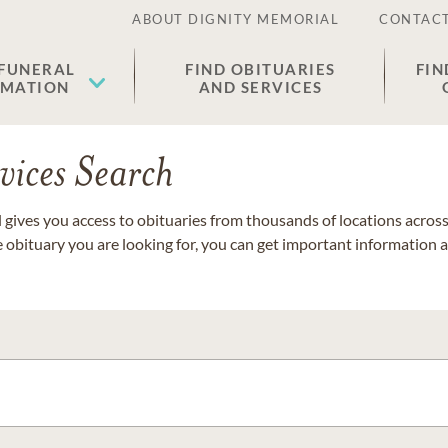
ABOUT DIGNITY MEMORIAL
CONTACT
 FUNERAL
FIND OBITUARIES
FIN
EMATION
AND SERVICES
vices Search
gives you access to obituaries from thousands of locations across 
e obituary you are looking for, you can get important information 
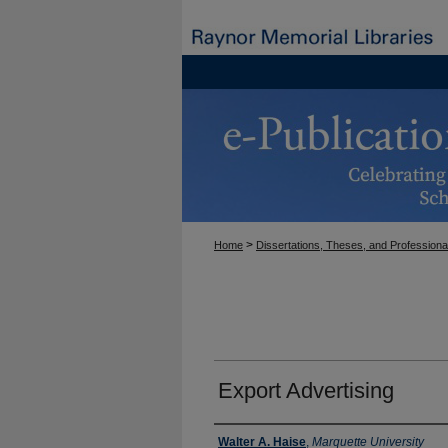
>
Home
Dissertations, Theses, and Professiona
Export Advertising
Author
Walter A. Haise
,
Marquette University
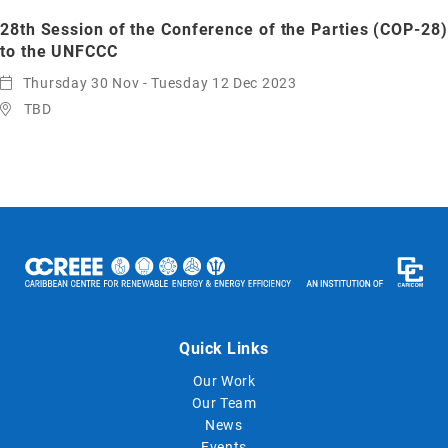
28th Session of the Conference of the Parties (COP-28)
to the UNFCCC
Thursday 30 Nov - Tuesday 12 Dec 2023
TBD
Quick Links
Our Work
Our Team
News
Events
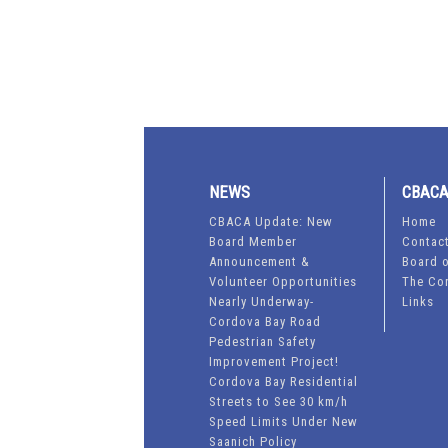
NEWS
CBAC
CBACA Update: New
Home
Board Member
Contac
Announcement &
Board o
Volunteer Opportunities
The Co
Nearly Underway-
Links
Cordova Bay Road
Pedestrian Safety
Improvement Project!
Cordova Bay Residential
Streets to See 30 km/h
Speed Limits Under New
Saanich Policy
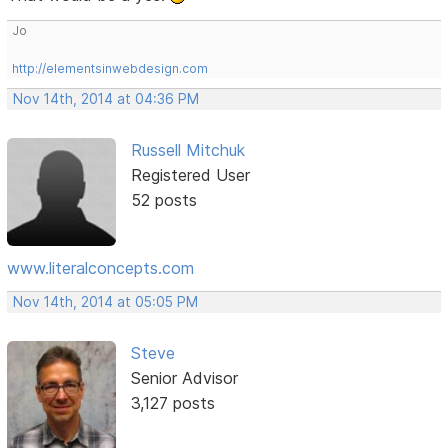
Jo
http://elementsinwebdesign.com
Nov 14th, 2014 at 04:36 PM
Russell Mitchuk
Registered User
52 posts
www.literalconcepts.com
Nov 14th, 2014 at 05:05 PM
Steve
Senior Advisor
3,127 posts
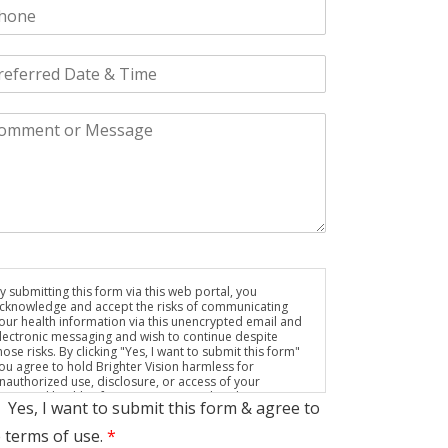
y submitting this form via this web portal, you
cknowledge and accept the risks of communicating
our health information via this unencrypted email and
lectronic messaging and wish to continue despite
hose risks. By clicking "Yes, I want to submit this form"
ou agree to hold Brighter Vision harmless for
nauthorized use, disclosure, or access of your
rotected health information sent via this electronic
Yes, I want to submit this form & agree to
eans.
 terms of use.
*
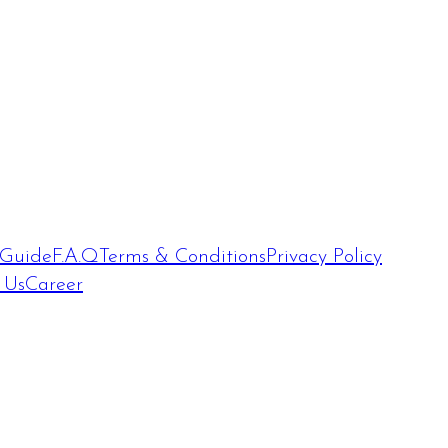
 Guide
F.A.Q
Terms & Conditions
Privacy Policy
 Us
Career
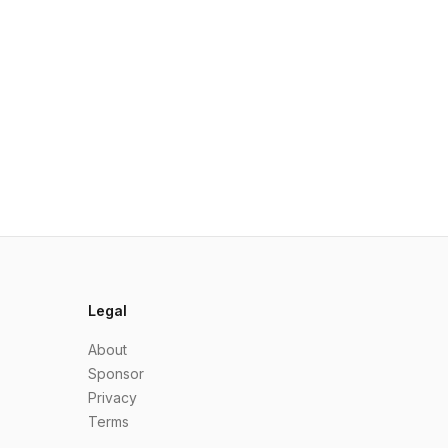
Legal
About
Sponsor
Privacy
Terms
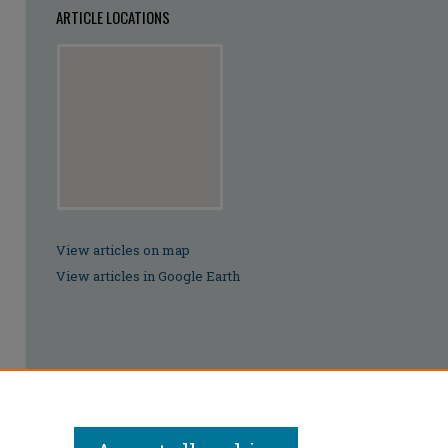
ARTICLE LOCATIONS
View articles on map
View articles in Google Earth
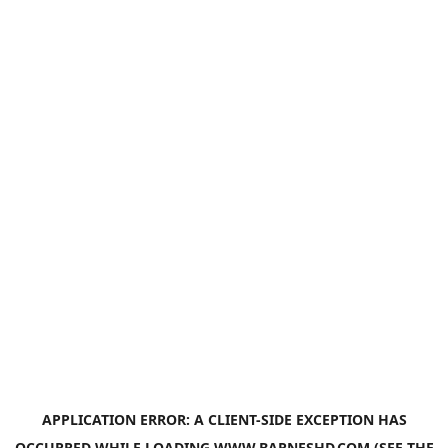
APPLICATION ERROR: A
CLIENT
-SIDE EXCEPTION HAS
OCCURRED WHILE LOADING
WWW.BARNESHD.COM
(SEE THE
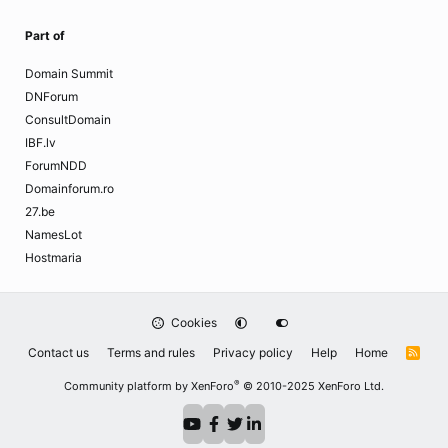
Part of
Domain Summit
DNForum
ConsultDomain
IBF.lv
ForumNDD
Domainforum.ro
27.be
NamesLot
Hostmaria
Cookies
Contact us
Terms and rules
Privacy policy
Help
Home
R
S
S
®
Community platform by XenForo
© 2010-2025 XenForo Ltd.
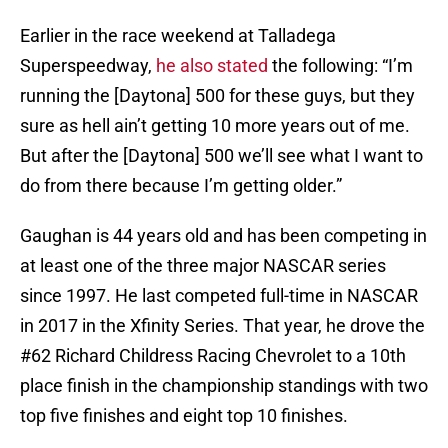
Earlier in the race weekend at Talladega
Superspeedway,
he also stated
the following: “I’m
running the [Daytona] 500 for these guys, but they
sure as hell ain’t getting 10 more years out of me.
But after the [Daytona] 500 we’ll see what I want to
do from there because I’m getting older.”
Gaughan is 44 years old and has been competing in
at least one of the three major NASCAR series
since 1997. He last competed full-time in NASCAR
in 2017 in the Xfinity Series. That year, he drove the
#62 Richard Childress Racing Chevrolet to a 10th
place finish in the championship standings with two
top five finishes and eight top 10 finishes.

▬▬▬▬▬▬

#### EXERCISE DIRECTIONS
For every line in the listing above that contains "Daytona", copy that line.

#### YOUR RESPONSE
running the [Daytona] 500 for these guys, but they
But after the [Daytona] 500 we’ll see what I want to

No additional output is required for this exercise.